====== Data for analysis ======

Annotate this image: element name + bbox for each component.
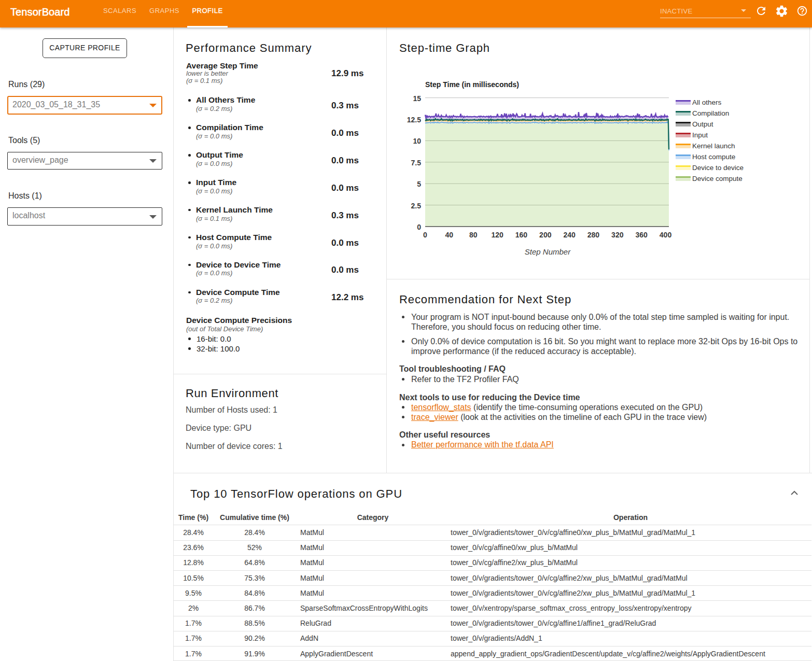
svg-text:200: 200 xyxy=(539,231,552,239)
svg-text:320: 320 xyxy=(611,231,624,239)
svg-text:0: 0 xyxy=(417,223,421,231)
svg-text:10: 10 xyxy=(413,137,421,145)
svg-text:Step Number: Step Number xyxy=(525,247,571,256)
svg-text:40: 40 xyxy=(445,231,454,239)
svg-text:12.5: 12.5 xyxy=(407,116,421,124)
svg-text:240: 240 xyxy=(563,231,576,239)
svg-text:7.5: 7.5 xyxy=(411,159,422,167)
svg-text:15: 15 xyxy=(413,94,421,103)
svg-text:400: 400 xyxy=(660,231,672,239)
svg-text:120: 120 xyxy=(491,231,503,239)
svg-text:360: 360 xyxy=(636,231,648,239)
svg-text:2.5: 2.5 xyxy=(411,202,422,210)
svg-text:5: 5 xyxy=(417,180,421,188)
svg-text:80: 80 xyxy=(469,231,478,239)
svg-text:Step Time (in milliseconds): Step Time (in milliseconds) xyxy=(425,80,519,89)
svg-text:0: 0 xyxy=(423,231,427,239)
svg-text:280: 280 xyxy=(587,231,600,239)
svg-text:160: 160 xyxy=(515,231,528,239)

======

• _Work to be completed_
Repeat every line above precisely; pictures do not belong in the copy.

• _Answer_
Annotate this image: element name + bbox for each component.
svg-text:200: 200 xyxy=(539,231,552,239)
svg-text:320: 320 xyxy=(611,231,624,239)
svg-text:0: 0 xyxy=(417,223,421,231)
svg-text:10: 10 xyxy=(413,137,421,145)
svg-text:Step Number: Step Number xyxy=(525,247,571,256)
svg-text:40: 40 xyxy=(445,231,454,239)
svg-text:12.5: 12.5 xyxy=(407,116,421,124)
svg-text:240: 240 xyxy=(563,231,576,239)
svg-text:7.5: 7.5 xyxy=(411,159,422,167)
svg-text:15: 15 xyxy=(413,94,421,103)
svg-text:400: 400 xyxy=(660,231,672,239)
svg-text:120: 120 xyxy=(491,231,503,239)
svg-text:360: 360 xyxy=(636,231,648,239)
svg-text:2.5: 2.5 xyxy=(411,202,422,210)
svg-text:5: 5 xyxy=(417,180,421,188)
svg-text:80: 80 xyxy=(469,231,478,239)
svg-text:Step Time (in milliseconds): Step Time (in milliseconds) xyxy=(425,80,519,89)
svg-text:0: 0 xyxy=(423,231,427,239)
svg-text:280: 280 xyxy=(587,231,600,239)
svg-text:160: 160 xyxy=(515,231,528,239)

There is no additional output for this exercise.